The relationship between China and the US has deteriorated, particularly under the Trump administration, which is seeking to reverse 30 years of economic integration. Trump’s sanctions on Huawei are designed not merely to dissuade US allies from installing Huawei equipment in 5G systems, but to cripple the firm completely. While his approach is unprecedented, there is cross-party consensus in the US that China is a threat that the US must confront. That is likely to lead to the US’s military and diplomatic footprint in Europe shrinking as resources shift to Asia.

China is likely to respond to Trump’s economic warfare by intensifying its ‘Made in China 2025’ programme – acquiring more Western intellectual property, fairly or otherwise, while making it harder for Western firms to access the Chinese market (Wübbeke et al, 2016). If future US administrations continue Trump’s policies, the world will have to choose between belonging to America’s technological sphere of influence or China’s, unless another player, such as the EU, can use its regulatory influence to offer an alternative to both (Bradford, 2020). Decoupling would cause lasting economic damage to all parties, including the UK, diverting investment into inefficient import substitution based on geopolitics.

Russia’s long-term decline will continue over the next decade, driven by serious demographic problems and reduced demand for hydrocarbons as the world transitions to a low carbon economy. Nonetheless, it will remain a significant military power, and will have the intelligence resources to run disinformation and influence operations against Western countries including the UK (ISC, 2020). Vladimir Putin is likely to remain in power for most of this decade and possibly longer. With the US more focused on Asia, he may see opportunities to destabilise his European neighbours and undermine NATO.

China’s rise, America’s political dysfunction and Russia’s mischief-making are contributing to a global retreat of democracy: 2019 marked the 14th consecutive annual decline in global freedom (Freedom House, 2020). The UK was one of 25 established democracies that performed worse in 2019 than 2018.

Populism, particularly though not exclusively right-wing, will remain a threat to democracy and the rule of law in the West. It offers simple solutions to complex problems, claiming the mantle of ‘popular will’ as justification for breaking legal and constitutional norms, and identifying outsiders as being to blame for domestic problems. Populism in combination with nationalism is likely to increase the risk of conflict in Europe and elsewhere, both inter- and intra-state.

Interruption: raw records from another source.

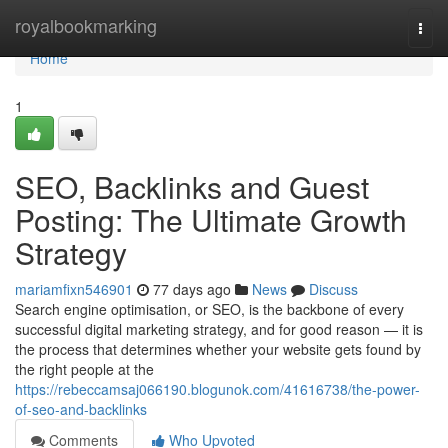
Home
royalbookmarking
Togg
navi
Home
1
SEO, Backlinks and Guest
Posting: The Ultimate Growth
Strategy
mariamfixn546901
77 days ago
News
Discuss
Search engine optimisation, or SEO, is the backbone of every
successful digital marketing strategy, and for good reason — it is
the process that determines whether your website gets found by
the right people at the
https://rebeccamsaj066190.blogunok.com/41616738/the-power-
of-seo-and-backlinks
Comments
Who Upvoted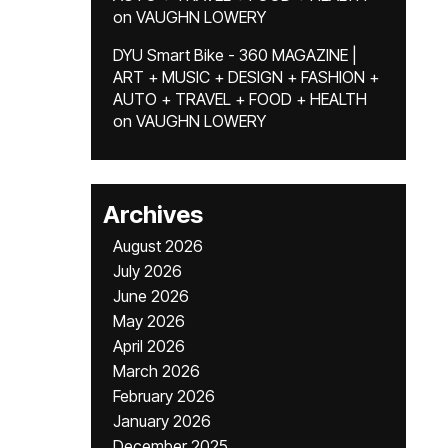
on
VAUGHN LOWERY
DYU Smart Bike - 360 MAGAZINE |
ART + MUSIC + DESIGN + FASHION +
AUTO + TRAVEL + FOOD + HEALTH
on
VAUGHN LOWERY
Archives
August 2026
July 2026
June 2026
May 2026
April 2026
March 2026
February 2026
January 2026
December 2025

In the UK, English populism is likely to weaken the Union. Opinion poll evidence shows that support for the maintenance of the UK is significantly lower among 18-24 year olds in England than among older cohorts, and only among the over 65s would a majority feel upset if Scotland became independent. Fewer than half of the population in all age groups in England would feel upset if Northern Ireland left the UK (YouGov, 2020).

Terrorist crimes both in the UK and the EU have decreased over the past few years (NCA, 2020; Europol 2020). Organised crime is now the UK’s most serious internal security threat. This includes drug and human trafficking, child sexual abuse, money laundering and cybercrime (i.e. crimes committed online or with the help of connected devices, ranging from identity theft to child pornography to ransomware that locks users out of computers and information networks) (Europol, 2019; Mortera-Martinez, 2018). In FY 2018/2019, there was a 32 per cent increase in the average cost of cyber security breaches to business (NCA, 2020). As citizens, companies and governments have increasingly gone online as a result of the COVID-19 pandemic, cyber-crime and cyber-attacks on infrastructure are likely to remain top threats to UK and international security. 
Natural challenges include those driven by climate change. Sea levels have been rising by 3.3mm per year (NASA, 2020), which will over time damage coastal infrastructure (including naval infrastructure). Climate change is likely to damage the UK’s food security: for example, warmer seas will lead to smaller fish (Queirós et al, 2018); and warmer and wetter weather will affect agriculture in the UK and elsewhere (Met Office, 2019).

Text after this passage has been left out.